# About this exercise
The expected result is a word-for-word copy of the entries, minus any pictures.
:: Raw data ::
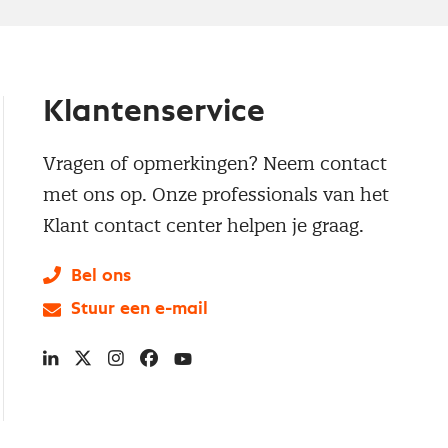
Klantenservice
Vragen of opmerkingen? Neem contact
met ons op. Onze professionals van het
Klant contact center helpen je graag.
Bel ons
Stuur een e-mail
LinkedIn
X
Instagram
Facebook
YouTube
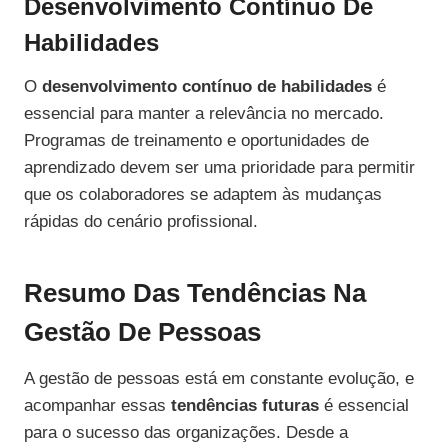
Desenvolvimento Contínuo De
Habilidades
O
desenvolvimento contínuo de habilidades
é
essencial para manter a relevância no mercado.
Programas de treinamento e oportunidades de
aprendizado devem ser uma prioridade para permitir
que os colaboradores se adaptem às mudanças
rápidas do cenário profissional.
Resumo Das Tendências Na
Gestão De Pessoas
A gestão de pessoas está em constante evolução, e
acompanhar essas
tendências futuras
é essencial
para o sucesso das organizações. Desde a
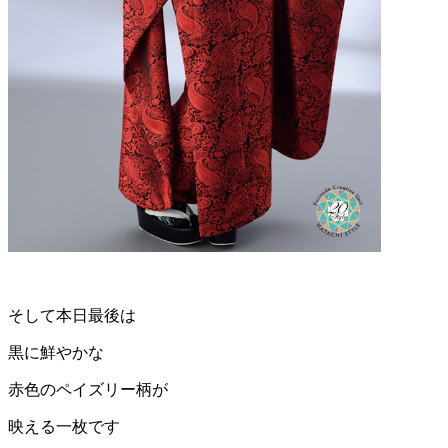
そして本日最後は
黒に鮮やかな
赤色のペイズリー柄が
映える一枚です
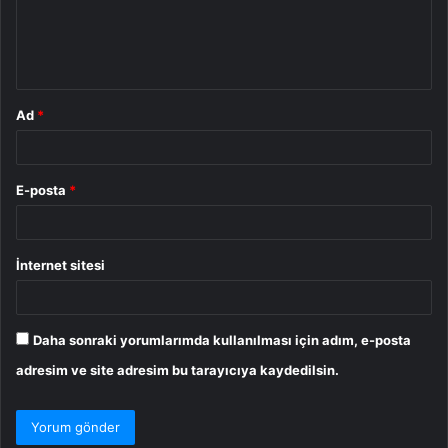
m
*
Ad
*
E-posta
*
İnternet sitesi
Daha sonraki yorumlarımda kullanılması için adım, e-posta
adresim ve site adresim bu tarayıcıya kaydedilsin.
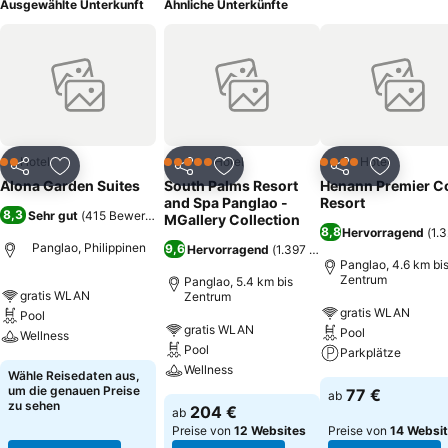
Ausgewählte Unterkunft
Ähnliche Unterkünfte
Hotel
Hotel
Hotel
2 Sterne
5 Sterne
4 Sterne
Teilen
Zu Favoriten hinzufügen
Teilen
Zu Favoriten hinzufügen
Teilen
Zu Favor
Alona Garden Suites
South Palms Resort
Henann Premier C
and Spa Panglao -
Resort
8,3
Sehr gut
(
415 Bewertungen
)
MGallery Collection
8,8
Hervorragend
(
1.
Panglao, Philippinen
9,6
Hervorragend
(
1.397 Bewertungen
)
Panglao, 4.6 km bi
Zentrum
Panglao, 5.4 km bis
gratis WLAN
Zentrum
gratis WLAN
Pool
gratis WLAN
Pool
Wellness
Pool
Parkplätze
Wellness
Wähle Reisedaten aus,
um die genauen Preise
77 €
ab
zu sehen
204 €
ab
Preise von
12 Websites
Preise von
14 Websi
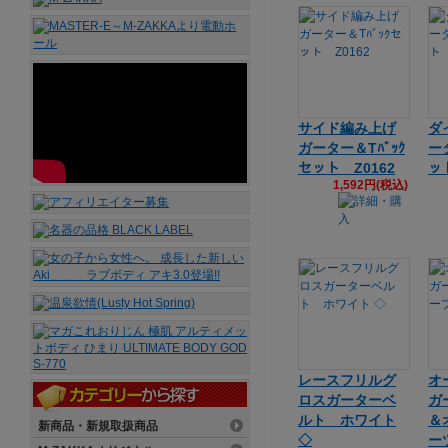
サイド編み上げ
ダ
ガーター＆Tﾊﾞｯｸ
ー
セット Z0162
ッ
1,592円(税込)
レースフリルグ
オ
ロスガーターベ
ガ
ルト ホワイト
＆
新商品・新規取扱商品
◇
ー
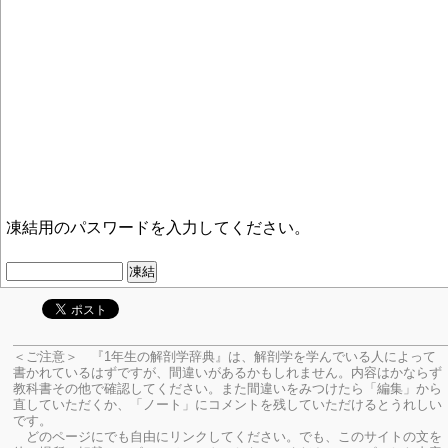
凍結用のパスワードを入力してください。
＜ご注意＞ 『1年生の解剖学辞典』は、解剖学を学んでいる人によって
書かれているはずですが、間違いがあるかもしれません。内容はかならず
教科書その他で確認してください。
また間違いをみつけたら「編集」から
直していただくか、「ノート」にコメントを残していただけるとうれしい
です。
どのページにでも自由にリンクしてください。でも、このサイトの文を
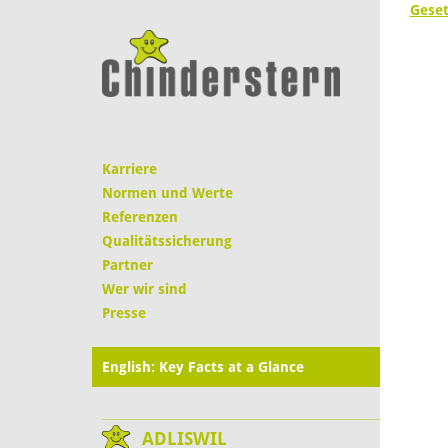
Geset
Karriere
Normen und Werte
Referenzen
Qualitätssicherung
Partner
Wer wir sind
Presse
English: Key Facts at a Glance
ADLISWIL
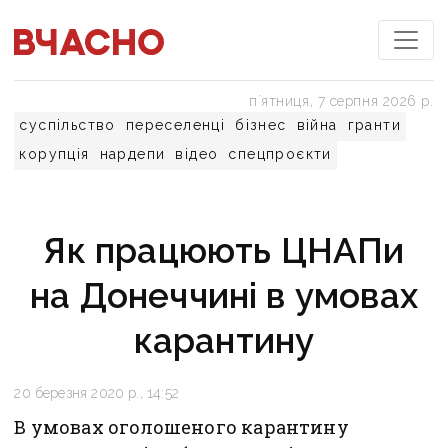
пʼятниця, 7 серпня 2026 р.
суспільство
переселенці
бізнес
війна
гранти
корупція
нардепи
відео
спецпроєкти
Як працюють ЦНАПи
на Донеччині в умовах
карантину
20 березня 2020 р., 14:52
В умовах оголошеного карантину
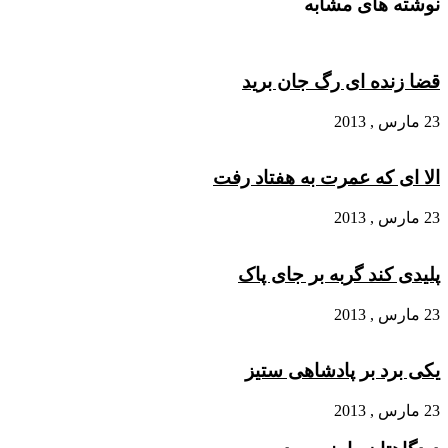
نوشته های مشابه
قضا زنده ای رگ جان برید
23 مارس , 2013
الا ای که عمرت به هفتاد رفت
23 مارس , 2013
پلیدی کند گربه بر جای پاک
23 مارس , 2013
یکی برد بر پادشاهی ستیز
23 مارس , 2013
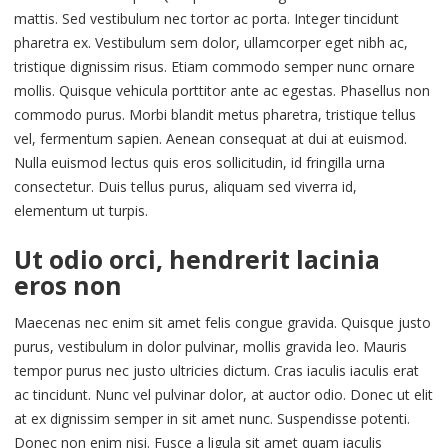
mattis. Sed vestibulum nec tortor ac porta. Integer tincidunt
pharetra ex. Vestibulum sem dolor, ullamcorper eget nibh ac,
tristique dignissim risus. Etiam commodo semper nunc ornare
mollis. Quisque vehicula porttitor ante ac egestas. Phasellus non
commodo purus. Morbi blandit metus pharetra, tristique tellus
vel, fermentum sapien. Aenean consequat at dui at euismod.
Nulla euismod lectus quis eros sollicitudin, id fringilla urna
consectetur. Duis tellus purus, aliquam sed viverra id,
elementum ut turpis.
Ut odio orci, hendrerit lacinia
eros non
Maecenas nec enim sit amet felis congue gravida. Quisque justo
purus, vestibulum in dolor pulvinar, mollis gravida leo. Mauris
tempor purus nec justo ultricies dictum. Cras iaculis iaculis erat
ac tincidunt. Nunc vel pulvinar dolor, at auctor odio. Donec ut elit
at ex dignissim semper in sit amet nunc. Suspendisse potenti.
Donec non enim nisi. Fusce a ligula sit amet quam iaculis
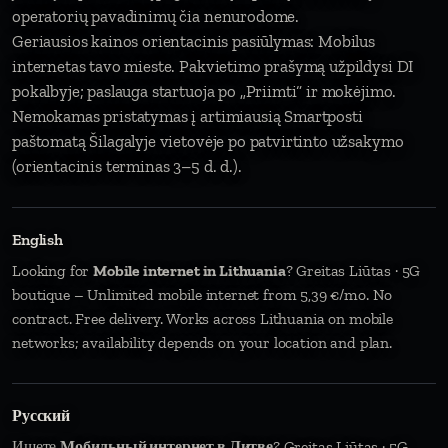
operatorių pavadinimų čia nenurodome.
Geriausios kainos orientacinis pasiūlymas: Mobilus
internetas tavo mieste. Pakvietimo prašymą užpildysi DI
pokalbyje; paslauga startuoja po „Priimti“ ir mokėjimo.
Nemokamas pristatymas į artimiausią Smartposti
paštomatą Šilagalyje vietovėje po patvirtinto užsakymo
(orientacinis terminas 3–5 d. d.).
English
Looking for
Mobile internet in Lithuania
? Greitas Liūtas · 5G
boutique – Unlimited mobile internet from 5,39 €/mo. No
contract. Free delivery. Works across Lithuania on mobile
networks; availability depends on your location and plan.
Русский
Ищете
Мобильный интернет в Литве
? Greitas Liūtas · 5G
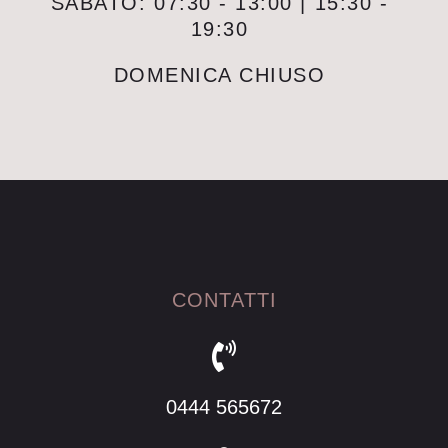
SABATO: 07:30 - 13:00 | 15:30 -
19:30
DOMENICA CHIUSO
CONTATTI
0444 565672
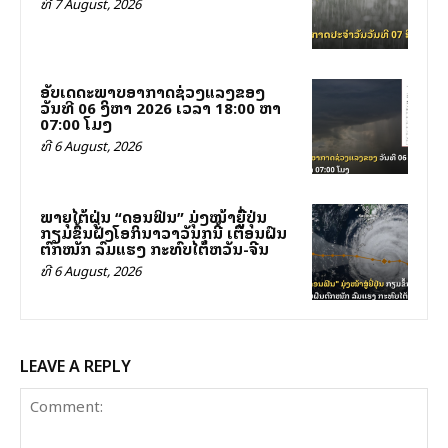
ທີ 7 August, 2026
ອັບເດດສະພາບອາກາດຊ່ວງແລງຂອງ
ວັນທີ 06 ສິງຫາ 2026 ເວລາ 18:00 ຫາ
07:00 ໂມງ
ທີ 6 August, 2026
ພາຍຸໄຕ້ຝຸ່ນ “ດອນຟິນ” ມຸ່ງໜ້າສູ່ຍີ່ປຸ່ນ
ກຽມຂຶ້ນຝັ່ງໂອກິນາວາວັນສຸກນີ້ ເຕືອນຝົນ
ຕົກໜັກ ລົມແຮງ ກະທົບໄຕ້ຫວັນ-ຈີນ
ທີ 6 August, 2026
LEAVE A REPLY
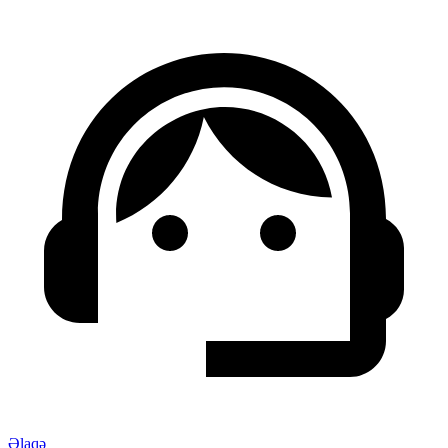
Əlaqə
:::
# Written solution
Klantenservice
Vragen of opmerkingen? Neem contact
met ons op. Onze professionals van het
Klant contact center helpen je graag.
Bel ons
Stuur een e-mail
LinkedIn
X
Instagram
Facebook
YouTube
Desenvolvimento Contínuo De
Habilidades
O
desenvolvimento contínuo de habilidades
é
essencial para manter a relevância no mercado.
Programas de treinamento e oportunidades de
aprendizado devem ser uma prioridade para permitir
que os colaboradores se adaptem às mudanças
rápidas do cenário profissional.
Resumo Das Tendências Na
Gestão De Pessoas
A gestão de pessoas está em constante evolução, e
acompanhar essas
tendências futuras
é essencial
para o sucesso das organizações. Desde a
そして本日最後は
黒に鮮やかな
赤色のペイズリー柄が
映える一枚です
m
*
Ad
*
E-posta
*
İnternet sitesi
Daha sonraki yorumlarımda kullanılması için adım, e-posta
adresim ve site adresim bu tarayıcıya kaydedilsin.
Ausgewählte Unterkunft
Ähnliche Unterkünfte
Hotel
Hotel
Hotel
2 Sterne
5 Sterne
4 Sterne
Teilen
Zu Favoriten hinzufügen
Teilen
Zu Favoriten hinzufügen
Teilen
Zu Favor
Alona Garden Suites
South Palms Resort
Henann Premier C
and Spa Panglao -
Resort
8,3
Sehr gut
(
415 Bewertungen
)
MGallery Collection
8,8
Hervorragend
(
1.
Panglao, Philippinen
9,6
Hervorragend
(
1.397 Bewertungen
)
Panglao, 4.6 km bi
Zentrum
Panglao, 5.4 km bis
gratis WLAN
Zentrum
gratis WLAN
Pool
gratis WLAN
Pool
Wellness
Pool
Parkplätze
Wellness
Wähle Reisedaten aus,
um die genauen Preise
77 €
ab
zu sehen
204 €
ab
Preise von
12 Websites
Preise von
14 Websi
サイド編み上げ
ダ
ガーター＆Tﾊﾞｯｸ
ー
セット Z0162
ッ
1,592円(税込)
レースフリルグ
オ
ロスガーターベ
ガ
ルト ホワイト
＆
新商品・新規取扱商品
◇
ー
凍結用のパスワードを入力してください。
＜ご注意＞ 『1年生の解剖学辞典』は、解剖学を学んでいる人によって
書かれているはずですが、間違いがあるかもしれません。内容はかならず
教科書その他で確認してください。
また間違いをみつけたら「編集」から
直していただくか、「ノート」にコメントを残していただけるとうれしい
です。
どのページにでも自由にリンクしてください。でも、このサイトの文を
Geset
Karriere
Normen und Werte
Referenzen
Qualitätssicherung
Partner
Wer wir sind
Presse
English: Key Facts at a Glance
ADLISWIL
пʼятниця, 7 серпня 2026 р.
суспільство
переселенці
бізнес
війна
гранти
корупція
нардепи
відео
спецпроєкти
Як працюють ЦНАПи
на Донеччині в умовах
карантину
20 березня 2020 р., 14:52
В умовах оголошеного карантину
نوشته های مشابه
قضا زنده ای رگ جان برید
23 مارس , 2013
الا ای که عمرت به هفتاد رفت
23 مارس , 2013
پلیدی کند گربه بر جای پاک
23 مارس , 2013
یکی برد بر پادشاهی ستیز
23 مارس , 2013
mattis. Sed vestibulum nec tortor ac porta. Integer tincidunt
pharetra ex. Vestibulum sem dolor, ullamcorper eget nibh ac,
tristique dignissim risus. Etiam commodo semper nunc ornare
mollis. Quisque vehicula porttitor ante ac egestas. Phasellus non
commodo purus. Morbi blandit metus pharetra, tristique tellus
vel, fermentum sapien. Aenean consequat at dui at euismod.
Nulla euismod lectus quis eros sollicitudin, id fringilla urna
consectetur. Duis tellus purus, aliquam sed viverra id,
elementum ut turpis.
Ut odio orci, hendrerit lacinia
eros non
Maecenas nec enim sit amet felis congue gravida. Quisque justo
purus, vestibulum in dolor pulvinar, mollis gravida leo. Mauris
tempor purus nec justo ultricies dictum. Cras iaculis iaculis erat
ac tincidunt. Nunc vel pulvinar dolor, at auctor odio. Donec ut elit
at ex dignissim semper in sit amet nunc. Suspendisse potenti.
Donec non enim nisi. Fusce a ligula sit amet quam iaculis
operatorių pavadinimų čia nenurodome.
Geriausios kainos orientacinis pasiūlymas: Mobilus
internetas tavo mieste. Pakvietimo prašymą užpildysi DI
pokalbyje; paslauga startuoja po „Priimti“ ir mokėjimo.
Nemokamas pristatymas į artimiausią Smartposti
paštomatą Šilagalyje vietovėje po patvirtinto užsakymo
(orientacinis terminas 3–5 d. d.).
English
Looking for
Mobile internet in Lithuania
? Greitas Liūtas · 5G
boutique – Unlimited mobile internet from 5,39 €/mo. No
contract. Free delivery. Works across Lithuania on mobile
networks; availability depends on your location and plan.
Русский
Ищете
Мобильный интернет в Литве
? Greitas Liūtas · 5G
SABATO: 07:30 - 13:00 | 15:30 -
19:30
DOMENICA CHIUSO
CONTATTI
0444 565672
ທີ 7 August, 2026
ອັບເດດສະພາບອາກາດຊ່ວງແລງຂອງ
ວັນທີ 06 ສິງຫາ 2026 ເວລາ 18:00 ຫາ
07:00 ໂມງ
ທີ 6 August, 2026
ພາຍຸໄຕ້ຝຸ່ນ “ດອນຟິນ” ມຸ່ງໜ້າສູ່ຍີ່ປຸ່ນ
ກຽມຂຶ້ນຝັ່ງໂອກິນາວາວັນສຸກນີ້ ເຕືອນຝົນ
ຕົກໜັກ ລົມແຮງ ກະທົບໄຕ້ຫວັນ-ຈີນ
ທີ 6 August, 2026
LEAVE A REPLY
Əlaqə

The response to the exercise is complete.